Book Review – Of Sea and Shadow by Will Wight

Of Sea and Shadow by Will Wight

Of Sea and Shadow by Will Wight

The blurb reads:

The Guild of Navigators has ruled the Aion Sea for centuries, using their fleet of mystical ships to collect trade for the Aurelian Empire.

Now the Emperor is dead.

For Calder Marten, Captain of The Testament, the Emperor’s death is not an end, but an opportunity. He and his crew seek the legendary Heart of Nakothi, an artifact that could raise a second Emperor…and earn Calder a fortune.

But they’re not the only ones who want the Heart.

The Consultant’s Guild, an ancient order of spies and assassins, will stop at nothing to keep the world in chaos.
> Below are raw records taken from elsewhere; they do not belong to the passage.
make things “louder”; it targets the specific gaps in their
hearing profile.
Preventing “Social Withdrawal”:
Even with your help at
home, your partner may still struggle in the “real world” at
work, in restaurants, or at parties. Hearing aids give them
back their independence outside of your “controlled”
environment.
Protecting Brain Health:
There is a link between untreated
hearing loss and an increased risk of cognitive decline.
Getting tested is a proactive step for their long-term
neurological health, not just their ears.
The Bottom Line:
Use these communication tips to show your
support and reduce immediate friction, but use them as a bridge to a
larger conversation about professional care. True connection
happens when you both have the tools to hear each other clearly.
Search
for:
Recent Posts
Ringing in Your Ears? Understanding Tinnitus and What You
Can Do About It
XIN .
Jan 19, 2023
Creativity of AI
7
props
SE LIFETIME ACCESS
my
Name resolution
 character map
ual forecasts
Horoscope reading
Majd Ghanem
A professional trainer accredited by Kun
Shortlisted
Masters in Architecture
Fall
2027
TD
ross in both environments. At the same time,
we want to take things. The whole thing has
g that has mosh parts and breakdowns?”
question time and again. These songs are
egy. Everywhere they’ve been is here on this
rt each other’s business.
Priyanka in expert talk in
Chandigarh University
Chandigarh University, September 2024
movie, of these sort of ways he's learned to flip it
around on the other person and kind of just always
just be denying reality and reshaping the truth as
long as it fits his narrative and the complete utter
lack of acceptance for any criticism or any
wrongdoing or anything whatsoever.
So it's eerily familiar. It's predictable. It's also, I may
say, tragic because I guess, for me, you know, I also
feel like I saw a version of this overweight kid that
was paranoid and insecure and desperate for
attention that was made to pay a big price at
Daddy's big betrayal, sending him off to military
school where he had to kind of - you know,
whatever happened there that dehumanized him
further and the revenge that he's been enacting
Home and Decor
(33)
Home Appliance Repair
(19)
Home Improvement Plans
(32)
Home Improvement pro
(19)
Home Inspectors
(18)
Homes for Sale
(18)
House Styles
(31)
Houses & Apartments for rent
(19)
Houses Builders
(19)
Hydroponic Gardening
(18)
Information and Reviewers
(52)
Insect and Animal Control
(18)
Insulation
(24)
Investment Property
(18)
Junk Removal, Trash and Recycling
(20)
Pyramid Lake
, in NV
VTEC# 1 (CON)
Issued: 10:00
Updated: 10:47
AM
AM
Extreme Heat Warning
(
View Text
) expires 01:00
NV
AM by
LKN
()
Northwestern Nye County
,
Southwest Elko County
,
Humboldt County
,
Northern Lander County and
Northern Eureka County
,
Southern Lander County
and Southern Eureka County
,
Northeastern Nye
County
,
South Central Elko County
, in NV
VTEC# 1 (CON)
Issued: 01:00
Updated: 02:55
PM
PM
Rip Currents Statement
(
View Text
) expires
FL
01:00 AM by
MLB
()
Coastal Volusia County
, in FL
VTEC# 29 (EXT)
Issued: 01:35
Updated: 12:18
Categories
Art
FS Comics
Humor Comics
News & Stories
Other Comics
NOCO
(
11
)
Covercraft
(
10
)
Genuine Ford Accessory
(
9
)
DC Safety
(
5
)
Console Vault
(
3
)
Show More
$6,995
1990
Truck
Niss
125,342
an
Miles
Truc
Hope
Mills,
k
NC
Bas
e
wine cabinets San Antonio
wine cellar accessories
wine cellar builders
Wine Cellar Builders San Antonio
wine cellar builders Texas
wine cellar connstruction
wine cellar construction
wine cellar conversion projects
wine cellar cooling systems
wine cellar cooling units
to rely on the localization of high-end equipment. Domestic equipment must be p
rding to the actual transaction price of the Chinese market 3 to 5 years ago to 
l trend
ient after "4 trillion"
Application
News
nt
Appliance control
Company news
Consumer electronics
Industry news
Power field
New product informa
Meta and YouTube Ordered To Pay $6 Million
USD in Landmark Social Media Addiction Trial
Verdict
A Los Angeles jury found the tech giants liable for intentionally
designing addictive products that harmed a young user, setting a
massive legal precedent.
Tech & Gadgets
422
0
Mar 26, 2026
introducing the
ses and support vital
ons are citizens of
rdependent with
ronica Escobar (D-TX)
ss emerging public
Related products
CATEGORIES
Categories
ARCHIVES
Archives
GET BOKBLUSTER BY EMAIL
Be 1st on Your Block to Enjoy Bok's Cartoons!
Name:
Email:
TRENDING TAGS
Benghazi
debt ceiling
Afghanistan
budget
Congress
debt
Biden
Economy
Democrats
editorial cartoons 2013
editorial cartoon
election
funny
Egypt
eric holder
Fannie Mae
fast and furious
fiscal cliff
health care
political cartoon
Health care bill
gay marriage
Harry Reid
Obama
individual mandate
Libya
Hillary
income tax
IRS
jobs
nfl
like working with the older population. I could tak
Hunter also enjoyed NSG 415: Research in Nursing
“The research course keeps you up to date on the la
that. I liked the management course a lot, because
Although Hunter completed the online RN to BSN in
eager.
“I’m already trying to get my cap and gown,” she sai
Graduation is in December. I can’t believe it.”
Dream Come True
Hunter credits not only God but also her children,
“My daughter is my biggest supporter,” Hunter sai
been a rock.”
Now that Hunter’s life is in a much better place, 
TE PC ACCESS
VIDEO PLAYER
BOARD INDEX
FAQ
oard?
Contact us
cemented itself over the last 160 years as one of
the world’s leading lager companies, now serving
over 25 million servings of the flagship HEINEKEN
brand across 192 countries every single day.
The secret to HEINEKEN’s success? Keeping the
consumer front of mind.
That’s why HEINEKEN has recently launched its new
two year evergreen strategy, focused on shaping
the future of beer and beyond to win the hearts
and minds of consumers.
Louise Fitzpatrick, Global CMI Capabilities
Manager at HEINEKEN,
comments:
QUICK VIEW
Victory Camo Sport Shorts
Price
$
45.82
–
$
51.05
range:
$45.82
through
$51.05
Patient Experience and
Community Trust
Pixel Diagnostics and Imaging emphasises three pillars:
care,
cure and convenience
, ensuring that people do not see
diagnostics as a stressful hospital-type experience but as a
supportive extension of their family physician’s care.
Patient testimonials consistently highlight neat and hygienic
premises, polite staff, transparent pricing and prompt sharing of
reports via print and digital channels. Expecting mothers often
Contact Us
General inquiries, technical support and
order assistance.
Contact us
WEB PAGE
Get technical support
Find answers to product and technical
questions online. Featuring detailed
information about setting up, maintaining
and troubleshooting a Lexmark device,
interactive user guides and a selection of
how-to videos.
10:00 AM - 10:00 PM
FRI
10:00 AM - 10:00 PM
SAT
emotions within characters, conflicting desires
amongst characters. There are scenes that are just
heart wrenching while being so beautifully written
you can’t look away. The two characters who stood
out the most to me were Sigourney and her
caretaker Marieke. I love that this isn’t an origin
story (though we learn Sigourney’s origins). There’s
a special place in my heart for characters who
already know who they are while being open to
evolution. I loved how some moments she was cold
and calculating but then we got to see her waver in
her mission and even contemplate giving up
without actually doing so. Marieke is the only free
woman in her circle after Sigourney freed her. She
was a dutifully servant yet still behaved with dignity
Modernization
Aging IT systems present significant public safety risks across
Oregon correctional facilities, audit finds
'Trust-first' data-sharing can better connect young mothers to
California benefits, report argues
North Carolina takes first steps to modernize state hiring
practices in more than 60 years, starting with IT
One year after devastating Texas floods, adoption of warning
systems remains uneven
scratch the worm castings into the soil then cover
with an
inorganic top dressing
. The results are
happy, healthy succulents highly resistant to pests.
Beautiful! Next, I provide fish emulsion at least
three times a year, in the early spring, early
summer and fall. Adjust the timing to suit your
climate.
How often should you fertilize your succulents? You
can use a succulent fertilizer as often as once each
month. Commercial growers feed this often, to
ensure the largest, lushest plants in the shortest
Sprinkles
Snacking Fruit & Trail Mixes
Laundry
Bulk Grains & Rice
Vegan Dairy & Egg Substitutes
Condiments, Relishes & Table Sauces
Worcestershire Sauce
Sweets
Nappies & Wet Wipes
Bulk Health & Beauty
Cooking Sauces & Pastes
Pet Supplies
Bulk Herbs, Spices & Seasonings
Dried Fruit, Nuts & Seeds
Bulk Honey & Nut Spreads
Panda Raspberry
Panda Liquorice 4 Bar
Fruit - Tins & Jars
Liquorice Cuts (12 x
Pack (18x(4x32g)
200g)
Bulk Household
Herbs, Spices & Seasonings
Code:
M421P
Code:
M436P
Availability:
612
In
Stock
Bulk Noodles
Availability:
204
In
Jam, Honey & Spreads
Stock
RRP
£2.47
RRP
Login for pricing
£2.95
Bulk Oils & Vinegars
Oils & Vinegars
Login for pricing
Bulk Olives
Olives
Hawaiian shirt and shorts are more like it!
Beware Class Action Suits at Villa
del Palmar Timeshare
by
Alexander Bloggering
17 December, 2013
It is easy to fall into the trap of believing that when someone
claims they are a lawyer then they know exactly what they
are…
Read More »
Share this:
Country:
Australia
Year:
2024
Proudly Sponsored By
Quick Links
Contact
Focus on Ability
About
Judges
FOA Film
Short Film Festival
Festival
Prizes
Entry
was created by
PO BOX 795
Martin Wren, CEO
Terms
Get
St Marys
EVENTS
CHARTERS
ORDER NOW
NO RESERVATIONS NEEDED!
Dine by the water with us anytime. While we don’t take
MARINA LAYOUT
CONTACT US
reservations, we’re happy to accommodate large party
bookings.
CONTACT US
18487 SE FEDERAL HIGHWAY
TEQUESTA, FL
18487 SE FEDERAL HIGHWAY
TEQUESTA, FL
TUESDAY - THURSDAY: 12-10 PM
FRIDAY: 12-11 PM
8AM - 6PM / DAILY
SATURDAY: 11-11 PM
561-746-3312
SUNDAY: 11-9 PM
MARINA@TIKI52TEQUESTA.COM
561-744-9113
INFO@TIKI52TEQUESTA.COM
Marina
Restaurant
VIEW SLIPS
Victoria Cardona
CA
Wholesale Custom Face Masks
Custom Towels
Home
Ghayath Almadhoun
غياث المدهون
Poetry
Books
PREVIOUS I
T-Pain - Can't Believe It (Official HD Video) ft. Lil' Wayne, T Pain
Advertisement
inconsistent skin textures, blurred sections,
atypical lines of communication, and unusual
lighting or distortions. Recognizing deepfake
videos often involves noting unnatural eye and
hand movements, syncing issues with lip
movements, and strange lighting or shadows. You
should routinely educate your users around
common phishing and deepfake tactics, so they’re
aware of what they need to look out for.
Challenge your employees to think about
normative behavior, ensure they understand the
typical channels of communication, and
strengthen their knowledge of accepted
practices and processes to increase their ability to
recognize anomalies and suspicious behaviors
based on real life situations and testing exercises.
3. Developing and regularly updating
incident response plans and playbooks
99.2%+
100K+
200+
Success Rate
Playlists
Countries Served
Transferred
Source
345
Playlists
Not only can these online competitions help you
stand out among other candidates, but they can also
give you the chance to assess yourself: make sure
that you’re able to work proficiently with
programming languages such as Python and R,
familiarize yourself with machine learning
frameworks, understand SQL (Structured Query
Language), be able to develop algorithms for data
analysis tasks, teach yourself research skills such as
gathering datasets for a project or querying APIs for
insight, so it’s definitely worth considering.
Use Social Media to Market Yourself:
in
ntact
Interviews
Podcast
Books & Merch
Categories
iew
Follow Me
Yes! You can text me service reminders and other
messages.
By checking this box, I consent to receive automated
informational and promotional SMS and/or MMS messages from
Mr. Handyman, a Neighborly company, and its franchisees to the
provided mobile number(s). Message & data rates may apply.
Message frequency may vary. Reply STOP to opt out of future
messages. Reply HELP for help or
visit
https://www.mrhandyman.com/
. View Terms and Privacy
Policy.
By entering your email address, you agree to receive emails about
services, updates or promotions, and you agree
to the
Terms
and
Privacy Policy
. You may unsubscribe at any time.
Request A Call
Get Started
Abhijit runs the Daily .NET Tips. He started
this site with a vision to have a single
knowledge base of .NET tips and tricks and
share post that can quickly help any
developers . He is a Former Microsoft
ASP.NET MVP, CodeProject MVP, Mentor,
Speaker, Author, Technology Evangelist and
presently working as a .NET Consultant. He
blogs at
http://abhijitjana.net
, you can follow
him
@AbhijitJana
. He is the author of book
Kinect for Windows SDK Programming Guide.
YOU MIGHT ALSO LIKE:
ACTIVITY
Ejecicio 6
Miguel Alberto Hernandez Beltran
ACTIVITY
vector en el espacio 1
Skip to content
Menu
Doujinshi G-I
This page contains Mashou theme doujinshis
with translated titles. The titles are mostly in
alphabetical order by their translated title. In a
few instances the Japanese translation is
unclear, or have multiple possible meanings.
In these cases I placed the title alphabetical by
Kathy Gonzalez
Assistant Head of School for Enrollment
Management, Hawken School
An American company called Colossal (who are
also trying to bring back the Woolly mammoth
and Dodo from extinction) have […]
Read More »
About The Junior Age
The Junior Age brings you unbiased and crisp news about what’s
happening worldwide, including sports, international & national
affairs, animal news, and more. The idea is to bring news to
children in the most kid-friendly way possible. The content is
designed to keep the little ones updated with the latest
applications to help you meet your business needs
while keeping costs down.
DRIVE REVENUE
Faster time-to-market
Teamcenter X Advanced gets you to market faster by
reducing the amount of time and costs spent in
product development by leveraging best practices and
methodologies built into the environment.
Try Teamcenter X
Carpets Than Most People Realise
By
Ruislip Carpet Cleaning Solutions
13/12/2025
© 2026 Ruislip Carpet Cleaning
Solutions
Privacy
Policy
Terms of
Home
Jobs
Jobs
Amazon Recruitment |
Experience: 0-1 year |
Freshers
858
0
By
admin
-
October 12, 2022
They seek to destroy the Heart, and prevent the world from uniting under a single Emperor ever again.

On the seas, a man works to restore the dying Empire.

In the shadows, a woman seeks to destroy it.

In this series the author is doing something interesting – there is a complementary companion trilogy so that each book is effectively written twice, once each from the point of view of the main characters.  This book is from Calder’s point of view and the book Of Shadow and Sea tells the simultaneous story of the same events from the point of view of Shera, who is a minor character in this book.  It’s obviously kind of a stunt, but I find myself really looking forward to reading this book’s doppelganger.

I read this book through the Kindle Owners’ Lending Library, and I expect those books to be lower quality than ones that I’ve directly paid for.  This is generally true, but I’ve read some impressive exceptions.  In the past I’ve read The Traveler’s Gate Trilogy by this author through the Kindle Owners’ Lending Library and it had some very good parts let down in places by poor writing.  My impression of this book is much the same – there were parts at the beginning of the book that were a bit cringeworthy but the world building is really interesting and the interleaved flashback chapters were well done.

I have some issues with the end of the book.  It’s open-ended, which isn’t really surprising in the first book of a trilogy and didn’t annoy me much.  But on the other hand one of the things that happens at the end of the book is pretty far fetched considering the personalities the author has described being involved.